Hamilton Day 2015
The 2015 Hamilton Lecture, ‘Understanding networks through physical metaphors' was delivered by Professor Daniel Spielman, Henry Ford II Professor Computer Science, Mathematics, and Applied Mathematics, Yale University.
About Professor Spielman
Professor Spielman’s main research interests are the design and analysis of algorithms, network science, machine learning, digital communications and scientific computing. He has received many awards, including the 1995 ACM Doctoral Dissertation Award, the 2002 IEEE Information Theory Paper Award, the 2008 and 2015 Godel Prize, the 2009 Fulkerson Prize, the 2010 Nevanlinna Prize, the 2014 Polya Prize, an inaugural Simons Investigator Award, and a MacArthur Fellowship. He is a Fellow of the Association for Computing Machinery and a member of the Connecticut Academy of Science and Engineering.
Hamilton Day 2015: Interview with Professor Daniel Spielman
Hamilton Lecture
In his Hamilton Lecture, Professor Spielman explored how networks are ubiquitous in science and society. Networks, he said, can be very concrete, like road networks connecting cities or networks of wires connecting computers. Or, they can represent more abstract connections such as friendship on Facebook. Epidemiologists are very interested in the networks of people whose contacts can transmit disease. Networks are widely used to model connections between things that have no real connections. For example, Biologists try to understand the functioning of cells by studying networks connecting proteins that interact with each other and Economists try to understand markets by studying networks connecting institutions that trade with each other.

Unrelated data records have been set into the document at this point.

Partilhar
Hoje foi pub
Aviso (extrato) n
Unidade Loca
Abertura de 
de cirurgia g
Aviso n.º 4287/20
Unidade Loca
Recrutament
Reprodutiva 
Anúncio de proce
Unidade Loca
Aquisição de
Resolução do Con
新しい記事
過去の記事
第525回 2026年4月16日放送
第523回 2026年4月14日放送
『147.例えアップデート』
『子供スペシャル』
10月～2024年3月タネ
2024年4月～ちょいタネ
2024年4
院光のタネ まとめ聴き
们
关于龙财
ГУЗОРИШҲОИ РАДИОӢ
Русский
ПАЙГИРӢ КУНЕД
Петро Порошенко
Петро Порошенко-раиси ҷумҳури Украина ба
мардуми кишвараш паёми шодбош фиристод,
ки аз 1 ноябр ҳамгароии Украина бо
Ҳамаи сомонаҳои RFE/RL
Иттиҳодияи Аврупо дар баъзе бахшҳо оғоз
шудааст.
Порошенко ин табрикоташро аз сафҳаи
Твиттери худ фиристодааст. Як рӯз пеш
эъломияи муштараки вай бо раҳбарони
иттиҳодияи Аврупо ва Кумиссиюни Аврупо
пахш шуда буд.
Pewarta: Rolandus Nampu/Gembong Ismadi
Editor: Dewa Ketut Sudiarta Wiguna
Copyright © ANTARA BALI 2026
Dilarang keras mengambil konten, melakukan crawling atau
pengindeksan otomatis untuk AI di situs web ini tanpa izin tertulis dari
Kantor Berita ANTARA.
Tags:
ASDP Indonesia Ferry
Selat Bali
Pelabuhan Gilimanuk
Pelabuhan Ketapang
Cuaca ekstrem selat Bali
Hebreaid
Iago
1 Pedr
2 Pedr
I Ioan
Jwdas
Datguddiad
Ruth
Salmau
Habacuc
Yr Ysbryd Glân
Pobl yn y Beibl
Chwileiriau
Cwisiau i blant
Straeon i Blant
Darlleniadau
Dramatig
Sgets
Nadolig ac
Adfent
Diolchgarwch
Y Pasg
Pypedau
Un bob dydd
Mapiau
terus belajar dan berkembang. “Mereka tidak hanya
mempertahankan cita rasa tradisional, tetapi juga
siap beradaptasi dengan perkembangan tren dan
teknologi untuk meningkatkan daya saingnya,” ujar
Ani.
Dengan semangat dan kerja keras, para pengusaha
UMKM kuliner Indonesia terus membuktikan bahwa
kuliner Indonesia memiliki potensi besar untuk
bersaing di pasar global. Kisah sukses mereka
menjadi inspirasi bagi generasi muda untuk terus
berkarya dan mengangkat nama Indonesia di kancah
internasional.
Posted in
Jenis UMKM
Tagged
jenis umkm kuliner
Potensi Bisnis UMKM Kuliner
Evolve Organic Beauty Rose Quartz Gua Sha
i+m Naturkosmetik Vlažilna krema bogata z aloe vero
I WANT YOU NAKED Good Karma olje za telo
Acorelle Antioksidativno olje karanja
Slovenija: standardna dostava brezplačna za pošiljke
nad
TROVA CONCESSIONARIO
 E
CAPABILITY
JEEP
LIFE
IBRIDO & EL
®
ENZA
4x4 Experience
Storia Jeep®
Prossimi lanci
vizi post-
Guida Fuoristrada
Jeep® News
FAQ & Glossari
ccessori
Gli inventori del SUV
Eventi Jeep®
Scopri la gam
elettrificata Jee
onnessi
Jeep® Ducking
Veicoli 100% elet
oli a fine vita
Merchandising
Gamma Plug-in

He explored questions like ‘which components of the network are the most important?’, ‘how well do things like information, cars, or disease spread though the network?’, and ‘does the network have a governing structure?’
Professor Spielman explained how engineers and scientists address these questions by modelling networks as physical objects, imagining that the connections are springs, electrical resistors, or pipes that carry fluid, and analysing the resulting systems. This approach has been successful both because we can quickly compute the behaviour of these physical systems and because it allows us to leverage our physical intuition.